Internet Engineering Task Force (IETF) C. Holmberg Request for Comments: 6135 Ericsson Category: Standards Track S. Blau ISSN: 2070-1721 Ericsson AB February 2011
Internet Engineering Task Force (IETF) C. Holmberg Request for Comments: 6135 Ericsson Category: Standards Track S. Blau ISSN: 2070-1721 Ericsson AB February 2011
An Alternative Connection Model for the Message Session Relay Protocol (MSRP)
消息会话中继协议(MSRP)的替代连接模型
Abstract
摘要
This document defines an alternative connection model for Message Session Relay Protocol (MSRP) User Agents (UAs); this model uses the connection-oriented media (COMEDIA) mechanism in order to create the MSRP transport connection. The model allows MSRP UAs behind Network Address Translators (NATs) to negotiate which endpoint initiates the establishment of the Transmission Control Protocol (TCP) connection, in order for MSRP messages to traverse the NAT.

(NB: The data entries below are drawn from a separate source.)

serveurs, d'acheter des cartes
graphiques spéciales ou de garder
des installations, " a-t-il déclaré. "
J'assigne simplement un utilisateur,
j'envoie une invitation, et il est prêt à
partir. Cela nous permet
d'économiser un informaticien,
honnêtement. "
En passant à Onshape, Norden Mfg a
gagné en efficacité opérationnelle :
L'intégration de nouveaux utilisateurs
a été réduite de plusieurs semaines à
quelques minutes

本文档定义了消息会话中继协议(MSRP)用户代理(UAs)的替代连接模型;该模型使用面向连接的媒体(COMEDIA)机制来创建MSRP传输连接。该模型允许网络地址转换器(NAT)后面的MSRP UAs协商哪个端点启动传输控制协议(TCP)连接的建立,以便MSRP消息穿过NAT。
Status of This Memo
关于下段备忘
This is an Internet Standards Track document.
这是一份互联网标准跟踪文件。
This document is a product of the Internet Engineering Task Force (IETF). It represents the consensus of the IETF community. It has received public review and has been approved for publication by the Internet Engineering Steering Group (IESG). Further information on Internet Standards is available in Section 2 of RFC 5741.
本文件是互联网工程任务组(IETF)的产品。它代表了IETF社区的共识。它已经接受了公众审查,并已被互联网工程指导小组(IESG)批准出版。有关互联网标准的更多信息,请参见RFC 5741第2节。
Information about the current status of this document, any errata, and how to provide feedback on it may be obtained at http://www.rfc-editor.org/info/rfc6135.
有关本文件当前状态、任何勘误表以及如何提供反馈的信息,请访问http://www.rfc-editor.org/info/rfc6135.
Copyright Notice
版权公告
Copyright (c) 2011 IETF Trust and the persons identified as the document authors. All rights reserved.
版权所有(c)2011 IETF信托基金和确定为文件作者的人员。版权所有。
This document is subject to BCP 78 and the IETF Trust's Legal Provisions Relating to IETF Documents (http://trustee.ietf.org/license-info) in effect on the date of publication of this document. Please review these documents carefully, as they describe your rights and restrictions with respect to this document. Code Components extracted from this document must include Simplified BSD License text as described in Section 4.e of the Trust Legal Provisions and are provided without warranty as described in the Simplified BSD License.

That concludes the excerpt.